Githens v. Industrial Commission

220 Wis. 658 | Wis. | 1936

Martin, J.

The statute, sec. 102.03, provides in part:

“(1) Liability under this chapter shall exist against an employer only where the following conditions concur: . . .
“(c) Where, at the time of the injury, the employee is performing service growing out of and incidental to his employment. Every employee going to and from his employment in the ordinary and usual way, while on the premises of his employer, shall be deemed to be performing service growing out of and incidental to his employment. ...”

The appellant contends that at the time of the accident he was performing services growing out of and incidental to his employment because he was in the act of completing a trip in his automobile as an outside worker, which work had commenced earlier in the day; that the continuity of this trip was not broken by going to his home for the evening meal. In other words, that the afternoon trip continued until he had reached the company office to keep the appointment which he had made there for 7 :15 p. m.

On the afternoon of the accident the appellant used his car in going to the places where he made inspections. It is conceded that the inspection work was completed at about 6:30 p. m. The appellant then went to his home. It is further conceded that when appellant left his home, he intended going directly to the office to áttend to general office work, to rearrange certain desks at the office, and to prepare certain records for workmen for the following day. He testified, in part, as follows :

“Q. In returning to the office on November 8, after you had had your supper, were you going to make any inspection work? A. Not in the office. No, sir. Inspection work is outside. Just general office work. Get prepared for the next day’s layout of work and rearrange some things in the office.
*661“Q. You were going to do. office work? A. Well, it is office work in preparing your records or your specifications or orders for workmen for the next day and laying them out.
“Q. You weren’t going to do any outside work? A. No, sir. In the dark we can’t. That’s why we do office work at night. We quite frequently go back in the evening when we are busy.”
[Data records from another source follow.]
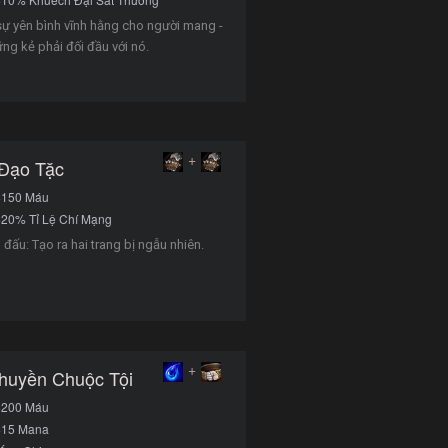
sự yên bình vĩnh hằng cho người mang -
ng kẻ phải đối đầu với nó.
+
Đạo Tặc
+150 Máu
20% Tỉ Lệ Chí Mạng
đấu: Tạo ra hai trang bị ngẫu nhiên.
+
huyền Chuộc Tội
+200 Máu
+15 Mana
Appellant’s counsel contends that the instant case is controlled by the decision in Schmiedeke v. Four Wheel Drive Auto Co. 192 Wis. 574, 578, 579, 213 N. W. 292. The facts in that case are clearly distinguishable from those in the instant case. There, a traveling salesman was injured while returning to his employer’s home office in response to instructions from his employer. In that case the injured employee was at work while returning to the office. It wasn’t a case of going to and from work. At page 578 the court said:

“. . .In obedience to the employer’s instructions he was to be at the office in Clintonville Monday morning. ... It seems apparent that, whenever the trip was undertaken, he was clearly within the scope of his master’s employment while on his return.. The trip for the week was an entity. It included going and coming. Even though at times during the week he departed from the scope of his employment, upon his return trip to Clintonville for the purpose of reporting to the office pursuant tO' his instructions he was again within the scope of his employment.”
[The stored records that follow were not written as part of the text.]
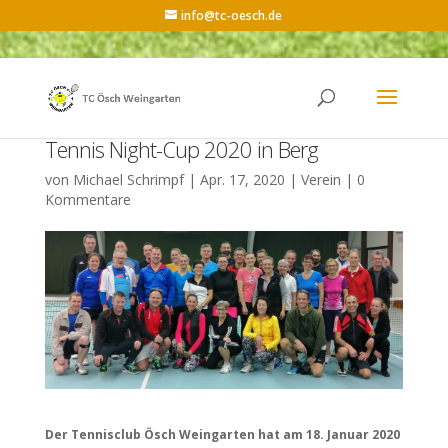
info@tc-oesch.de
Tennis Night-Cup 2020 in Berg
von
Michael Schrimpf
|
Apr. 17, 2020
|
Verein
|
0
Kommentare
Der Tennisclub Ösch Weingarten hat am 18. Januar 2020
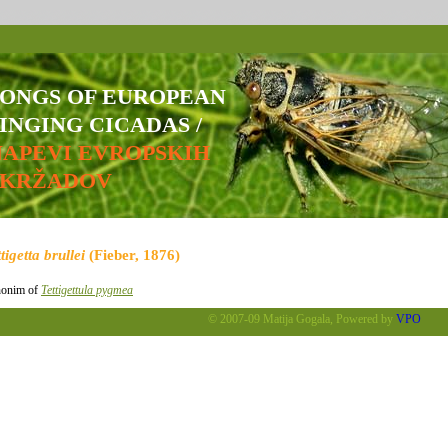
SONGS OF EUROPEAN
INGING CICADAS /
NAPEVI EVROPSKIH
ŠKRŽADOV
tigetta brullei
(Fieber, 1876)
onim of
Tettigettula pygmea
© 2007-09 Matija Gogala, Powered by
VPO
To the same effect, see McKesson-Fuller-Morrisson Co. v. Industrial Comm. 212 Wis. 507, 250 N. W. 396; Racine County v. Industrial Comm. 210 Wis. 315, 246 N. W. 303.

If, after his evening meal, the appellant resumed inspection work before going to the office, and while so engaged the accident occurred, he would then be in the course of his employment and entitled to the protection of the Workmen’s Compensation Act. But that isn’t the case as presented here *662on the undisputed facts. There is no showing of any obligation on the part of the employer to transport appellant to and from- work. The employer owed him no duty to take him from his home to the office, and in traveling from his home to his office appellant was in the same situation as any other employee while on his way from his home to the place of employment.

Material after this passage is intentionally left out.